Moratorium bei Berlins Toiletten

Veröffentlicht am von Franz Schmahl

Rotes Rathaus in Berlin
Rotes Rathaus in Berlin
Bild: sch

Berlin (kobinet) Ein Moratorium in Sachen öffentliche Toiletten haben Betroffene in Berlin gefordert. Bevor der Rat der Bürgermeister morgen erneut das Problem der Berliner öffentlichen Toiletten diskutiert, richteten sie ein entsprechendes Schreiben an die Verantwortlichen.
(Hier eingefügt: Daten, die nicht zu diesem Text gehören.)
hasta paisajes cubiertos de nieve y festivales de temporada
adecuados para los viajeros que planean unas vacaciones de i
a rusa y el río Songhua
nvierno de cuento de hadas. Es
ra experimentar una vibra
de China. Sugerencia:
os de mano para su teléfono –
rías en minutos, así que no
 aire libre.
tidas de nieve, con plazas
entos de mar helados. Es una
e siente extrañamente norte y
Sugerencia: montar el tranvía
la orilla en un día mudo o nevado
Der Landesbeauftragte für Menschen mit Behinderung, die Berliner Bezirksbeauftragten für Menschen mit Behinderung, der Landesbeirat für Menschen mit Behinderung, der Landesseniorenbeirat und die Landesseniorenvertretung haben sich mit ihrem Appell für ein Moratorium in der Frage der Zukunft der öffentlichen Toiletten an den Regierenden Bürgermeister und alle Senatorinnen und Senatoren gewandt.
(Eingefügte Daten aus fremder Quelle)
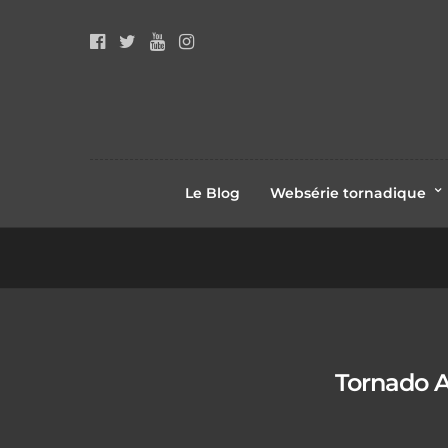
Le Blog
Websérie tornadique
Tornado Al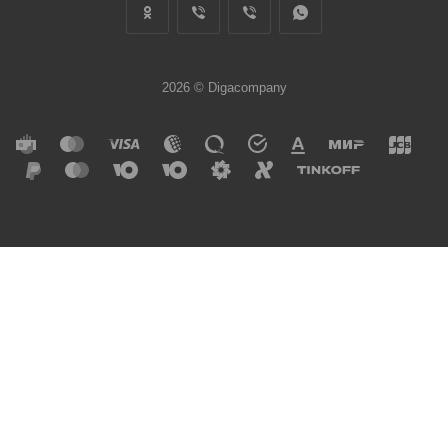
2026 © Digacompany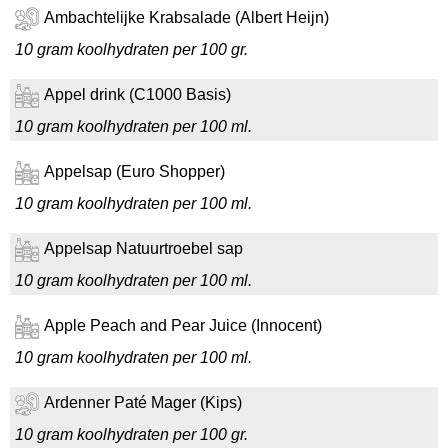
Ambachtelijke Krabsalade (Albert Heijn)
10 gram koolhydraten per 100 gr.
Appel drink (C1000 Basis)
10 gram koolhydraten per 100 ml.
Appelsap (Euro Shopper)
10 gram koolhydraten per 100 ml.
Appelsap Natuurtroebel sap
10 gram koolhydraten per 100 ml.
Apple Peach and Pear Juice (Innocent)
10 gram koolhydraten per 100 ml.
Ardenner Paté Mager (Kips)
10 gram koolhydraten per 100 gr.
"Die Unterstützerinnen und Unterstützer des Schreibens bitten um ein mindestens zweijähriges Moratorium, um den zuverlässigen Betrieb der inklusiven, barrierefreien und von allen Nutzerinnen und Nutzern akzeptierten öffentlichen selbstreinigenden Unisextoiletten über den 31.12.2018 hinaus zu gewährleisten", heißt es in einer Pressemitteilung des Landesbehindertenbeauftragten Dr. Jürgen Schneider:

Dieses Moratorium sollte dazu genutzt werden, den langjährigen Erfolg des bisherigen Betreibers, mit dem von der Senatsverwaltung für Stadtentwicklung und Umwelt in der letzten Legislaturperiode verfolgten Ziel für das Land Berlin, für mehr Transparenz von Einnahmen und Ausgaben im Zusammenhang mit Werberechten zu sorgen, zu verbinden. Der Betreiber zeichnet sich aus durch eine für den öffentlichen Raum beispiellosen Zuverlässigkeit und Qualität, durchgängige Betriebsbereitschaft und Verfügbarkeit.
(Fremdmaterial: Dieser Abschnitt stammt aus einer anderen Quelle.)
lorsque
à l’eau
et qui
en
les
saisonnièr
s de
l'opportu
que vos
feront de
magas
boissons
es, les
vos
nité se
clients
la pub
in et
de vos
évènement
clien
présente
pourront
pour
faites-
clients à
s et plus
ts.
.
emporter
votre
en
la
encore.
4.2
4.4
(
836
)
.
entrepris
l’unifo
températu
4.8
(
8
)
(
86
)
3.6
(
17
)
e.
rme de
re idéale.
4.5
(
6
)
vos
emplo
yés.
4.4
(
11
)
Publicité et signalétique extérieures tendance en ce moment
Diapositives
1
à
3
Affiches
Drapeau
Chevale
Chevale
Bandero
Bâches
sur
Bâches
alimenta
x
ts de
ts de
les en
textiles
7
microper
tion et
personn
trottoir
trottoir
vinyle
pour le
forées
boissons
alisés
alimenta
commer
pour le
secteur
Eine rechtlich mögliche Teilrücknahme der bereits erfolgten und von der Toilettenfrage getrennten Ausschreibung von Werbeflächen, müsste auch die notwendige Zeit für ein unabhängiges Gutachten zur Koppelung von Werbung und Toilettenbetrieb schaffen.

Die Beauftragten und die Behinderten- und Seniorenvertreter sehen aus jahrzehntelanger Erfahrung in der Verbindung von Werbung und Toilettenbetrieb den wichtigsten Grund für die bisherige Qualitätssicherung des Toilettenbetriebs. Sie bezweifeln grundsätzlich, dass eine vergleichbare Qualitätssicherung mit einem neuen Toilettenkonzept erreicht werden kann.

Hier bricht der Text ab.